A part of this demonstration was conducted with the support of the Cabinet Office's SIP program, "Promoting the Application of Advanced Quantum Technology Foundations to Social Issues" (Research Promotion Agency: National Institutes for Quantum Science and Technology). In addition, the efforts of this demonstration will be exhibited at the "6th Quantum Computing EXPO [Spring]" (Venue: Tokyo Big Sight) held from Wednesday, April 15, to Friday, April 17, 2026.

■ Background
Internet security is based on digital certificates that prove the authenticity of communication partners using public key cryptography, certificate authorities that act as trusted third-party organizations to issue and guarantee them, and a chain of certificates issued by the certificate authorities (hereinafter "certificate chain") and their verification.

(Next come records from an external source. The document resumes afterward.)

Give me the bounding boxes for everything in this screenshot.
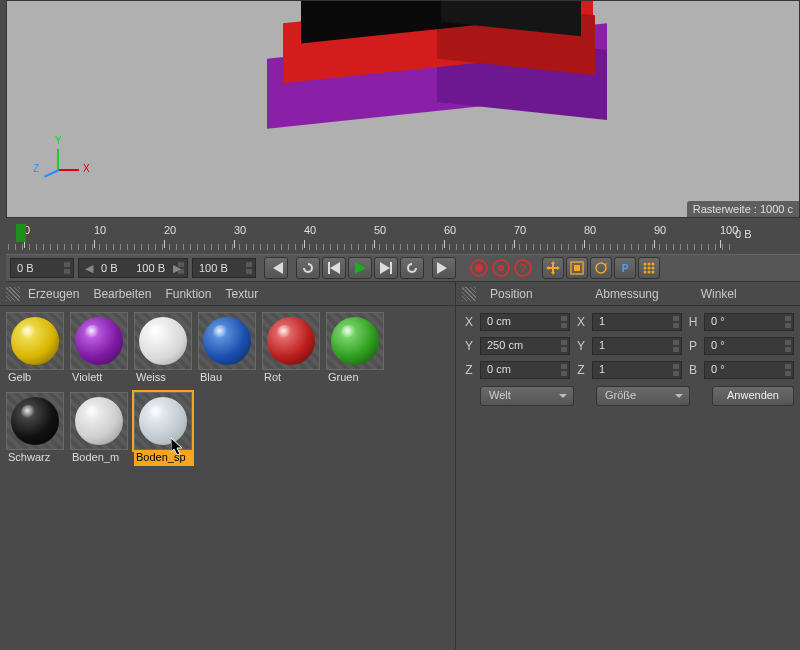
go-end-button[interactable] <box>432 257 456 279</box>
menu-textur[interactable]: Textur <box>225 287 258 301</box>
angle-h-field[interactable]: 0 ° <box>704 313 794 331</box>
timeline-tick: 40 <box>304 224 316 236</box>
keyframe-help-button[interactable]: ? <box>514 259 532 277</box>
timeline-ruler[interactable]: 0102030405060708090100 <box>8 224 732 250</box>
material-label: Boden_sp <box>134 450 194 466</box>
scale-x-field[interactable]: 1 <box>592 313 682 331</box>
material-gruen[interactable]: Gruen <box>326 312 386 388</box>
timeline-tick: 30 <box>234 224 246 236</box>
svg-point-5 <box>652 263 655 266</box>
redo-button[interactable] <box>400 257 424 279</box>
viewport-3d[interactable]: X Y Z Rasterweite : 1000 c <box>6 0 800 218</box>
material-schwarz[interactable]: Schwarz <box>6 392 66 468</box>
svg-point-7 <box>648 267 651 270</box>
timeline-tick: 90 <box>654 224 666 236</box>
attr-tab-winkel[interactable]: Winkel <box>695 287 800 301</box>
angle-p-field[interactable]: 0 ° <box>704 337 794 355</box>
scale-axis-label: Z <box>574 363 588 377</box>
svg-point-8 <box>652 267 655 270</box>
svg-point-3 <box>644 263 647 266</box>
position-y-field[interactable]: 250 cm <box>480 337 570 355</box>
material-label: Violett <box>70 370 130 386</box>
axis-z-label: Z <box>33 163 39 174</box>
move-mode-button[interactable] <box>542 257 564 279</box>
axis-gizmo: X Y Z <box>37 149 77 189</box>
range-start-field[interactable]: 0 B <box>10 258 74 278</box>
angle-axis-label: B <box>686 363 700 377</box>
next-frame-button[interactable] <box>374 257 398 279</box>
menu-bearbeiten[interactable]: Bearbeiten <box>93 287 151 301</box>
timeline-tick: 80 <box>584 224 596 236</box>
pos-axis-label: X <box>462 315 476 329</box>
timeline-current-frame: 0 B <box>735 228 795 240</box>
scale-y-field[interactable]: 1 <box>592 337 682 355</box>
material-label: Boden_m <box>70 450 130 466</box>
menu-erzeugen[interactable]: Erzeugen <box>28 287 79 301</box>
coord-space-dropdown[interactable]: Welt <box>480 386 574 406</box>
pos-axis-label: Z <box>462 363 476 377</box>
apply-button[interactable]: Anwenden <box>712 386 794 406</box>
svg-rect-1 <box>574 265 580 271</box>
position-z-field[interactable]: 0 cm <box>480 361 570 379</box>
material-rot[interactable]: Rot <box>262 312 322 388</box>
attribute-panel: Position Abmessung Winkel X0 cmX1H0 °Y25… <box>455 282 800 650</box>
timeline-tick: 60 <box>444 224 456 236</box>
attr-row-y: Y250 cmY1P0 ° <box>462 334 794 358</box>
material-manager: Erzeugen Bearbeiten Funktion Textur Gelb… <box>0 282 455 650</box>
svg-point-11 <box>652 271 655 274</box>
autokey-button[interactable] <box>492 259 510 277</box>
grid-spacing-hint: Rasterweite : 1000 c <box>687 201 799 217</box>
material-grid[interactable]: GelbViolettWeissBlauRotGruenSchwarzBoden… <box>0 306 455 474</box>
psr-mode-button[interactable]: P <box>614 257 636 279</box>
svg-point-4 <box>648 263 651 266</box>
material-label: Gelb <box>6 370 66 386</box>
material-label: Schwarz <box>6 450 66 466</box>
scale-axis-label: X <box>574 315 588 329</box>
angle-b-field[interactable]: 0 ° <box>704 361 794 379</box>
position-x-field[interactable]: 0 cm <box>480 313 570 331</box>
rotate-mode-button[interactable] <box>590 257 612 279</box>
range-span-field[interactable]: ◀ 0 B 100 B ▶ <box>78 258 188 278</box>
play-button[interactable] <box>348 257 372 279</box>
timeline-tick: 50 <box>374 224 386 236</box>
material-gelb[interactable]: Gelb <box>6 312 66 388</box>
svg-point-6 <box>644 267 647 270</box>
material-blau[interactable]: Blau <box>198 312 258 388</box>
attr-row-z: Z0 cmZ1B0 ° <box>462 358 794 382</box>
timeline-tick: 20 <box>164 224 176 236</box>
panel-grip-icon[interactable] <box>6 287 20 301</box>
scene-geometry <box>237 0 617 111</box>
material-label: Gruen <box>326 370 386 386</box>
go-start-button[interactable] <box>264 257 288 279</box>
material-boden_sp[interactable]: Boden_sp <box>134 392 194 468</box>
angle-axis-label: H <box>686 315 700 329</box>
material-boden_m[interactable]: Boden_m <box>70 392 130 468</box>
timeline-tick: 10 <box>94 224 106 236</box>
scale-z-field[interactable]: 1 <box>592 361 682 379</box>
attr-tab-position[interactable]: Position <box>484 287 589 301</box>
pos-axis-label: Y <box>462 339 476 353</box>
timeline-playhead[interactable] <box>16 224 26 242</box>
svg-point-9 <box>644 271 647 274</box>
menu-funktion[interactable]: Funktion <box>165 287 211 301</box>
material-label: Blau <box>198 370 258 386</box>
angle-axis-label: P <box>686 339 700 353</box>
prev-frame-button[interactable] <box>322 257 346 279</box>
material-menu-bar: Erzeugen Bearbeiten Funktion Textur <box>0 282 455 306</box>
undo-button[interactable] <box>296 257 320 279</box>
timeline-tick: 70 <box>514 224 526 236</box>
panel-grip-icon[interactable] <box>462 287 476 301</box>
scale-mode-button[interactable] <box>566 257 588 279</box>
attr-tab-abmessung[interactable]: Abmessung <box>589 287 694 301</box>
snap-grid-button[interactable] <box>638 257 660 279</box>
material-label: Weiss <box>134 370 194 386</box>
record-button[interactable] <box>470 259 488 277</box>
range-end-field[interactable]: 100 B <box>192 258 256 278</box>
scale-axis-label: Y <box>574 339 588 353</box>
material-violett[interactable]: Violett <box>70 312 130 388</box>
size-mode-dropdown[interactable]: Größe <box>596 386 690 406</box>
svg-point-10 <box>648 271 651 274</box>
attr-row-x: X0 cmX1H0 ° <box>462 310 794 334</box>
material-weiss[interactable]: Weiss <box>134 312 194 388</box>
svg-point-2 <box>596 263 606 273</box>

However, it has been pointed out that this foundational technology, public key cryptography, could potentially be deciphered by quantum computers in the future. For this reason, the National Institute of Standards and Technology (NIST), a US government agency, is advancing the standardization of PQC, selecting algorithms such as ML-DSA and ML-KEM (*5), and preparations for the transition to PQC are underway globally. Early responses are particularly required in fields that protect confidential information over a long period, such as finance, healthcare, and administration.

However, changing the cryptographic algorithm of the root certificate issued by the root certificate authority, the top of the certificate chain, poses a significant impact on the entire social infrastructure, necessitating a careful transition. Especially for so-called legacy terminals that only support the algorithms of current cryptography, deploying a new PQC certificate...